Exercise aim » When you reach the records below, repeat each one exactly as written.

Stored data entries
-=-=-=-=-

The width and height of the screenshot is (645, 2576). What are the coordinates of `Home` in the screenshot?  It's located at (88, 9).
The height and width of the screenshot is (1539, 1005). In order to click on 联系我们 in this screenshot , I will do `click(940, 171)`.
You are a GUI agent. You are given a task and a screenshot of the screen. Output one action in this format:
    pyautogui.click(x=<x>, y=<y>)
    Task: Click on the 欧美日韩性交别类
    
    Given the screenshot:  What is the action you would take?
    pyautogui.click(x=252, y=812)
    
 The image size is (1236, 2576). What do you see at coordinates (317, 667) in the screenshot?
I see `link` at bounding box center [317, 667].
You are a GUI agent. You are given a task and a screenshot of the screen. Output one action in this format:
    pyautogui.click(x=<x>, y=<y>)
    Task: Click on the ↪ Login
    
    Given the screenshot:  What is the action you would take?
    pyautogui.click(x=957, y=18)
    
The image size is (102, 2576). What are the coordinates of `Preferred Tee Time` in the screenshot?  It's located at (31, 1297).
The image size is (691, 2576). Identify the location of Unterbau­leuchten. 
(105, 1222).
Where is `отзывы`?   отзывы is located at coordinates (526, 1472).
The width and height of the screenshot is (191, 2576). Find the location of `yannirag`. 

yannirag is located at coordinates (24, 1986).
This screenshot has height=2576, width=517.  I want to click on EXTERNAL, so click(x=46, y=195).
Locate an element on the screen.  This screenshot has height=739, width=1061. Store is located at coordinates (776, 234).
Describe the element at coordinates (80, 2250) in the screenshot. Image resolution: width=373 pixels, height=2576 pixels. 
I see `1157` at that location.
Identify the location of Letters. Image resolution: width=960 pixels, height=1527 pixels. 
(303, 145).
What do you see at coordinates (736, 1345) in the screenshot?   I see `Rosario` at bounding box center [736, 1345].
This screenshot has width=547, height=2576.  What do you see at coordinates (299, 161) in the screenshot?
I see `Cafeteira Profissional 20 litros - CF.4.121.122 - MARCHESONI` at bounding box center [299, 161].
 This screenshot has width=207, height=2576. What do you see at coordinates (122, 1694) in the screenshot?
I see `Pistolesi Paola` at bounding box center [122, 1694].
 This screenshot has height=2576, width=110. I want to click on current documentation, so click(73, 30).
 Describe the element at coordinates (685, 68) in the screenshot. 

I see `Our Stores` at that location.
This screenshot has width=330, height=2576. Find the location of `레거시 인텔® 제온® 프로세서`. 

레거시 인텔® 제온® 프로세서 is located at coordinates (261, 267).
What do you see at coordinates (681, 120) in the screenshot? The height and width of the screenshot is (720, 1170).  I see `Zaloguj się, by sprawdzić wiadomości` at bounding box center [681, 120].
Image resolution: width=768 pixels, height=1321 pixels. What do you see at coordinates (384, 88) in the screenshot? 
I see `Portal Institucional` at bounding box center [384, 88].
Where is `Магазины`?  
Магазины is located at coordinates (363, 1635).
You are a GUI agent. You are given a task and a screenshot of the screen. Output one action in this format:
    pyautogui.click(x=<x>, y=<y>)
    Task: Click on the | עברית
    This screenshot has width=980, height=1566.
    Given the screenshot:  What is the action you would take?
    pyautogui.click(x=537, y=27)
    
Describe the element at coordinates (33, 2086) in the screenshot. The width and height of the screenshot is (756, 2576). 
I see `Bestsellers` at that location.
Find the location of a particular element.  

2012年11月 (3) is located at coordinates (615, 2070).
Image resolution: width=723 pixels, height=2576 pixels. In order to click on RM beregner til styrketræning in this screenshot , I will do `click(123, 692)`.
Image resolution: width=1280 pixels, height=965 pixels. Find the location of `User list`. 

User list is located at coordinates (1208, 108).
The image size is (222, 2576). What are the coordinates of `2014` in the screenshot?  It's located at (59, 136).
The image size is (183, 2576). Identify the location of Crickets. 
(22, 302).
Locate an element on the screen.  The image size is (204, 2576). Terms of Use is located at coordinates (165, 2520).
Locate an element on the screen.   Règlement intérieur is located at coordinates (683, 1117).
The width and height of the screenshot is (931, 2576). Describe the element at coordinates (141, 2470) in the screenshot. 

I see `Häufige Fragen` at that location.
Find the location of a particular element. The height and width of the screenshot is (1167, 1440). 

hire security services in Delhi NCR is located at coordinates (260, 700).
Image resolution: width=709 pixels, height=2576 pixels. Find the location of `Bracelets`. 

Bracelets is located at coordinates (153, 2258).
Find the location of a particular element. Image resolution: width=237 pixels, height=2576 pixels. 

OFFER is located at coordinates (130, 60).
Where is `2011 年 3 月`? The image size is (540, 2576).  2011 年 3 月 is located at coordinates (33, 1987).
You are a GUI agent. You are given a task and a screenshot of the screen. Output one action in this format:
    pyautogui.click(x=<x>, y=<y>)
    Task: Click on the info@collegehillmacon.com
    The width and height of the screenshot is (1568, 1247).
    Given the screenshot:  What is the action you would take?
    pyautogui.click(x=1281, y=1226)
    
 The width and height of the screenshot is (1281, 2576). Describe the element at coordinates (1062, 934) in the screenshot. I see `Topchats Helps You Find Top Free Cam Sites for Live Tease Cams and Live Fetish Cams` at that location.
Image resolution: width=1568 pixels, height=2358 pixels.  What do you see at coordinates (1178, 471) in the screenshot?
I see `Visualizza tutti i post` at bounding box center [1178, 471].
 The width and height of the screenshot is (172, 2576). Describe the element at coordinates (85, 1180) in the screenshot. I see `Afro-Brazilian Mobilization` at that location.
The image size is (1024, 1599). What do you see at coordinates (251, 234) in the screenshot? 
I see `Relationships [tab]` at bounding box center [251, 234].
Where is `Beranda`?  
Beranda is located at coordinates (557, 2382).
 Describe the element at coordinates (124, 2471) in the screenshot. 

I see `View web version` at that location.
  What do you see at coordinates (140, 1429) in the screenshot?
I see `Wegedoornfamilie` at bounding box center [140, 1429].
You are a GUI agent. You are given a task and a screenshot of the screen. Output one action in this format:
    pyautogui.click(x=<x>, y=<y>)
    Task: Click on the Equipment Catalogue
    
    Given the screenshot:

-=-=-=-=-

Expected answer »
The width and height of the screenshot is (645, 2576). What are the coordinates of `Home` in the screenshot?  It's located at (88, 9).
The height and width of the screenshot is (1539, 1005). In order to click on 联系我们 in this screenshot , I will do `click(940, 171)`.
You are a GUI agent. You are given a task and a screenshot of the screen. Output one action in this format:
    pyautogui.click(x=<x>, y=<y>)
    Task: Click on the 欧美日韩性交别类
    
    Given the screenshot:  What is the action you would take?
    pyautogui.click(x=252, y=812)
    
 The image size is (1236, 2576). What do you see at coordinates (317, 667) in the screenshot?
I see `link` at bounding box center [317, 667].
You are a GUI agent. You are given a task and a screenshot of the screen. Output one action in this format:
    pyautogui.click(x=<x>, y=<y>)
    Task: Click on the ↪ Login
    
    Given the screenshot:  What is the action you would take?
    pyautogui.click(x=957, y=18)
    
The image size is (102, 2576). What are the coordinates of `Preferred Tee Time` in the screenshot?  It's located at (31, 1297).
The image size is (691, 2576). Identify the location of Unterbau­leuchten. 
(105, 1222).
Where is `отзывы`?   отзывы is located at coordinates (526, 1472).
The width and height of the screenshot is (191, 2576). Find the location of `yannirag`. 

yannirag is located at coordinates (24, 1986).
This screenshot has height=2576, width=517.  I want to click on EXTERNAL, so click(x=46, y=195).
Locate an element on the screen.  This screenshot has height=739, width=1061. Store is located at coordinates (776, 234).
Describe the element at coordinates (80, 2250) in the screenshot. Image resolution: width=373 pixels, height=2576 pixels. 
I see `1157` at that location.
Identify the location of Letters. Image resolution: width=960 pixels, height=1527 pixels. 
(303, 145).
What do you see at coordinates (736, 1345) in the screenshot?   I see `Rosario` at bounding box center [736, 1345].
This screenshot has width=547, height=2576.  What do you see at coordinates (299, 161) in the screenshot?
I see `Cafeteira Profissional 20 litros - CF.4.121.122 - MARCHESONI` at bounding box center [299, 161].
 This screenshot has width=207, height=2576. What do you see at coordinates (122, 1694) in the screenshot?
I see `Pistolesi Paola` at bounding box center [122, 1694].
 This screenshot has height=2576, width=110. I want to click on current documentation, so click(73, 30).
 Describe the element at coordinates (685, 68) in the screenshot. 

I see `Our Stores` at that location.
This screenshot has width=330, height=2576. Find the location of `레거시 인텔® 제온® 프로세서`. 

레거시 인텔® 제온® 프로세서 is located at coordinates (261, 267).
What do you see at coordinates (681, 120) in the screenshot? The height and width of the screenshot is (720, 1170).  I see `Zaloguj się, by sprawdzić wiadomości` at bounding box center [681, 120].
Image resolution: width=768 pixels, height=1321 pixels. What do you see at coordinates (384, 88) in the screenshot? 
I see `Portal Institucional` at bounding box center [384, 88].
Where is `Магазины`?  
Магазины is located at coordinates (363, 1635).
You are a GUI agent. You are given a task and a screenshot of the screen. Output one action in this format:
    pyautogui.click(x=<x>, y=<y>)
    Task: Click on the | עברית
    This screenshot has width=980, height=1566.
    Given the screenshot:  What is the action you would take?
    pyautogui.click(x=537, y=27)
    
Describe the element at coordinates (33, 2086) in the screenshot. The width and height of the screenshot is (756, 2576). 
I see `Bestsellers` at that location.
Find the location of a particular element.  

2012年11月 (3) is located at coordinates (615, 2070).
Image resolution: width=723 pixels, height=2576 pixels. In order to click on RM beregner til styrketræning in this screenshot , I will do `click(123, 692)`.
Image resolution: width=1280 pixels, height=965 pixels. Find the location of `User list`. 

User list is located at coordinates (1208, 108).
The image size is (222, 2576). What are the coordinates of `2014` in the screenshot?  It's located at (59, 136).
The image size is (183, 2576). Identify the location of Crickets. 
(22, 302).
Locate an element on the screen.  The image size is (204, 2576). Terms of Use is located at coordinates (165, 2520).
Locate an element on the screen.   Règlement intérieur is located at coordinates (683, 1117).
The width and height of the screenshot is (931, 2576). Describe the element at coordinates (141, 2470) in the screenshot. 

I see `Häufige Fragen` at that location.
Find the location of a particular element. The height and width of the screenshot is (1167, 1440). 

hire security services in Delhi NCR is located at coordinates (260, 700).
Image resolution: width=709 pixels, height=2576 pixels. Find the location of `Bracelets`. 

Bracelets is located at coordinates (153, 2258).
Find the location of a particular element. Image resolution: width=237 pixels, height=2576 pixels. 

OFFER is located at coordinates (130, 60).
Where is `2011 年 3 月`? The image size is (540, 2576).  2011 年 3 月 is located at coordinates (33, 1987).
You are a GUI agent. You are given a task and a screenshot of the screen. Output one action in this format:
    pyautogui.click(x=<x>, y=<y>)
    Task: Click on the info@collegehillmacon.com
    The width and height of the screenshot is (1568, 1247).
    Given the screenshot:  What is the action you would take?
    pyautogui.click(x=1281, y=1226)
    
 The width and height of the screenshot is (1281, 2576). Describe the element at coordinates (1062, 934) in the screenshot. I see `Topchats Helps You Find Top Free Cam Sites for Live Tease Cams and Live Fetish Cams` at that location.
Image resolution: width=1568 pixels, height=2358 pixels.  What do you see at coordinates (1178, 471) in the screenshot?
I see `Visualizza tutti i post` at bounding box center [1178, 471].
 The width and height of the screenshot is (172, 2576). Describe the element at coordinates (85, 1180) in the screenshot. I see `Afro-Brazilian Mobilization` at that location.
The image size is (1024, 1599). What do you see at coordinates (251, 234) in the screenshot? 
I see `Relationships [tab]` at bounding box center [251, 234].
Where is `Beranda`?  
Beranda is located at coordinates (557, 2382).
 Describe the element at coordinates (124, 2471) in the screenshot. 

I see `View web version` at that location.
  What do you see at coordinates (140, 1429) in the screenshot?
I see `Wegedoornfamilie` at bounding box center [140, 1429].
You are a GUI agent. You are given a task and a screenshot of the screen. Output one action in this format:
    pyautogui.click(x=<x>, y=<y>)
    Task: Click on the Equipment Catalogue
    
    Given the screenshot:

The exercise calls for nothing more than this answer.